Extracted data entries

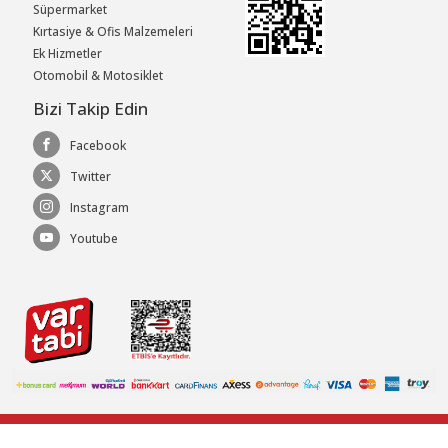
Süpermarket
Kırtasiye & Ofis Malzemeleri
Ek Hizmetler
Otomobil & Motosiklet
Bizi Takip Edin
Facebook
Twitter
Instagram
Youtube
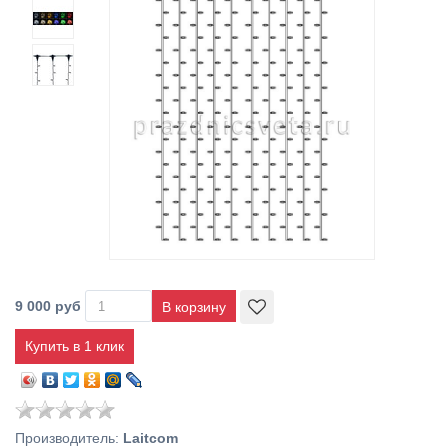
9 000 руб
Купить в 1 клик
Производитель
:
Laitcom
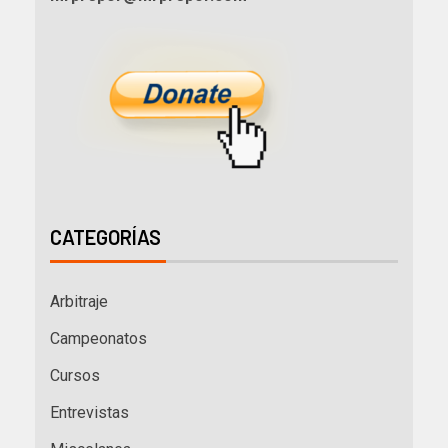
CATEGORÍAS
Arbitraje
Campeonatos
Cursos
Entrevistas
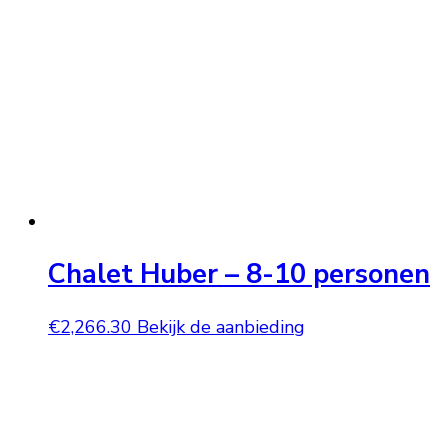
Chalet Huber – 8-10 personen
€
2,266.30
Bekijk de aanbieding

* Task item *
In the records, the line containing "Ek Hizmetler" starts the span and the final line ends it. Output exactly that span, both ends included, with no pictures and nothing else.

* Response *
Ek Hizmetler
Otomobil & Motosiklet
Bizi Takip Edin
Facebook
Twitter
Instagram
Youtube
9 000 руб
Купить в 1 клик
Производитель
:
Laitcom
CATEGORÍAS
Arbitraje
Campeonatos
Cursos
Entrevistas
Chalet Huber – 8-10 personen
€
2,266.30
Bekijk de aanbieding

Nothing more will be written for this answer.